Enhancing understanding and appreciation of the Kachemak Bay estuary and adjacent waters to ensure that these ecosystems remain healthy and productive
The Kachemak Bay National Estuarine Research Reserve (KBNERR) is headquartered in Homer, on the southern end of the Kenai Peninsula in Southcentral Alaska. The Reserve’s 372,000 acres offer a rich ecosystem where an abundance of marine mammals, birds, fish, plants and other aquatic organisms thrive. As an estuary, Kachemak Bay is a geographically protected bay where freshwater streams, glacial meltwater, and tidally driven ocean waters merge.
KBNERR was designated in 1999 and remains the only sub-arctic reserve in the National Estuarine Research Reserve System (NERRS). The NERRS is a network of 28 coastal sites that serve as living laboratories to support long-term water quality monitoring, research, education, training, and stewardship.
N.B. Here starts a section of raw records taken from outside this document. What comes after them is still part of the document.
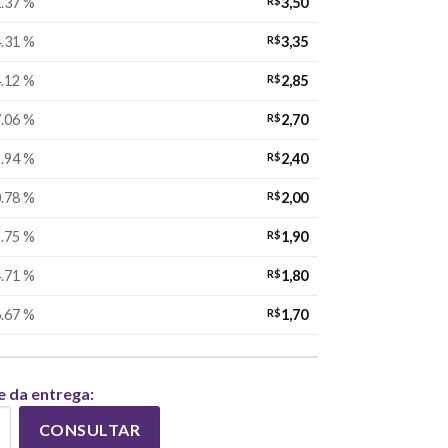
.37 %
R$
3,50
.31 %
R$
3,35
.12 %
R$
2,85
.06 %
R$
2,70
.94 %
R$
2,40
.78 %
R$
2,00
.75 %
R$
1,90
.71 %
R$
1,80
.67 %
R$
1,70
e da entrega:
CONSULTAR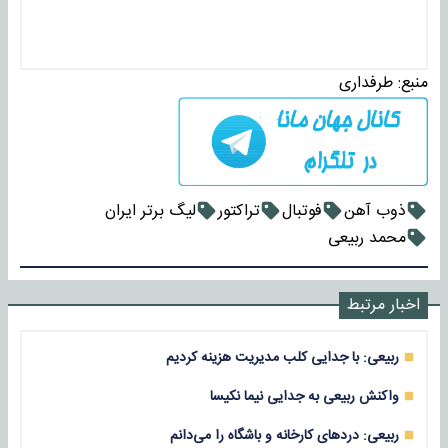
منبع:
طرفداری
ذوب آهن
فوتبال
تراکتور
لیگ برتر ایران
محمد ربیعی
اخبار مرتبط
ربیعی: با جدایی کلب مدیریت هزینه کردیم
واکنش ربیعی به جدایی نیما نکیسا
ربیعی: دردهای کارخانه و باشگاه را می‌دانم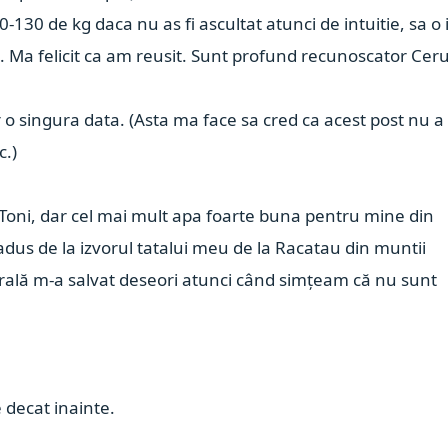
-130 de kg daca nu as fi ascultat atunci de intuitie, sa o 
. Ma felicit ca am reusit. Sunt profund recunoscator Ceru
 o singura data. (Asta ma face sa cred ca acest post nu a
c.)
 Toni, dar cel mai mult apa foarte buna pentru mine din
adus de la izvorul tatalui meu de la Racatau din muntii
inerală m-a salvat deseori atunci când simțeam că nu sunt
e decat inainte.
KBNERR is a state-federal-local partnership managed by the Alaska Center for Conservation Science at the University of Alaska, Anchorage, in partnership with the National Oceanic and Atmospheric Administration, with input from the KBNERR community council made up of community members and state and federal agency partners.
KBNERR staff conduct research and monitoring in watershed, coastal, and marine environments and share findings with area planners, resource managers, and the public to support successful coastal management strategies. Coastal Training Program and education staff outreach data and lessons learned through professional presentations, trainings, workshops, and educational programs for local communities, stakeholders, and school groups.
Additionally, KBNERR provides ongoing opportunities for undergraduate and graduate students, and visiting scientists to conduct research on coastal topics such as ecosystem dynamics, coastal currents, salmon biology, harmful algal blooms, ocean acidification, bivalve populations, and socio-ecological issues. Using this approach, KBNERR contributes to the understanding of coastal system responses to human and natural disturbances within Kachemak Bay and the greater Cook Inlet region.